Dataset content START

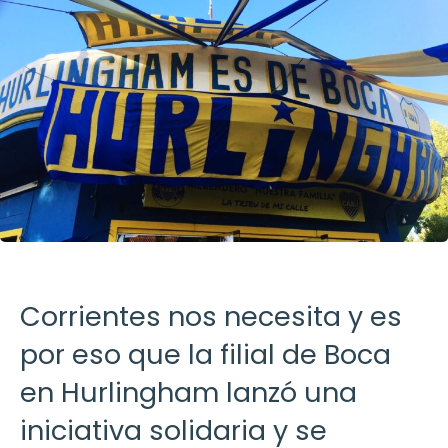
Corrientes nos necesita y es
por eso que la filial de Boca
en Hurlingham lanzó una
iniciativa solidaria y se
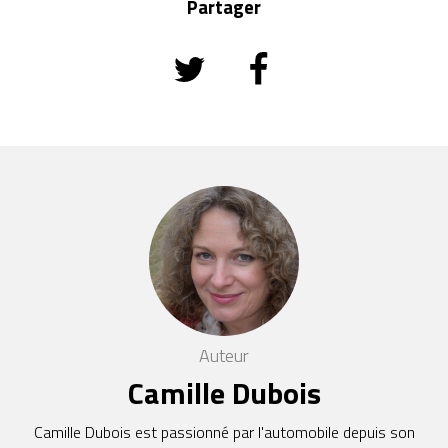
Partager
Auteur
Camille Dubois
Camille Dubois est passionné par l'automobile depuis son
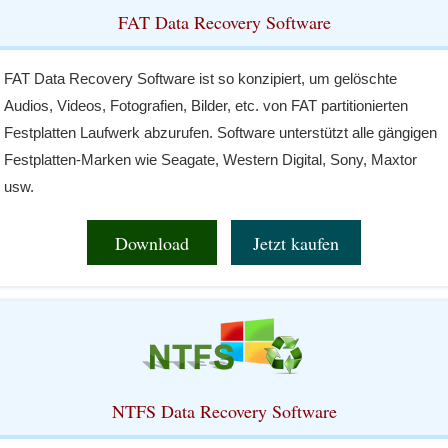
FAT Data Recovery Software
FAT Data Recovery Software ist so konzipiert, um gelöschte
Audios, Videos, Fotografien, Bilder, etc. von FAT partitionierten
Festplatten Laufwerk abzurufen. Software unterstützt alle gängigen
Festplatten-Marken wie Seagate, Western Digital, Sony, Maxtor
usw.
Download
Jetzt kaufen
NTFS Data Recovery Software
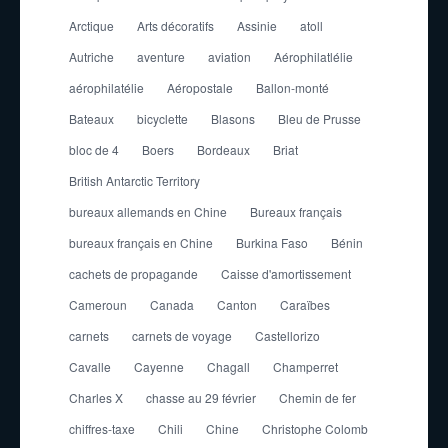
Arctique
Arts décoratifs
Assinie
atoll
Autriche
aventure
aviation
Aérophilatlélie
aérophilatélie
Aéropostale
Ballon-monté
Bateaux
bicyclette
Blasons
Bleu de Prusse
bloc de 4
Boers
Bordeaux
Briat
British Antarctic Territory
bureaux allemands en Chine
Bureaux français
bureaux français en Chine
Burkina Faso
Bénin
cachets de propagande
Caisse d'amortissement
Cameroun
Canada
Canton
Caraïbes
carnets
carnets de voyage
Castellorizo
Cavalle
Cayenne
Chagall
Champerret
Charles X
chasse au 29 février
Chemin de fer
chiffres-taxe
Chili
Chine
Christophe Colomb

Dataset content END

The answer must be every line from the records above that contains the word "Recovery", copied in full.

**Solution for this task:**
FAT Data Recovery Software
FAT Data Recovery Software ist so konzipiert, um gelöschte
NTFS Data Recovery Software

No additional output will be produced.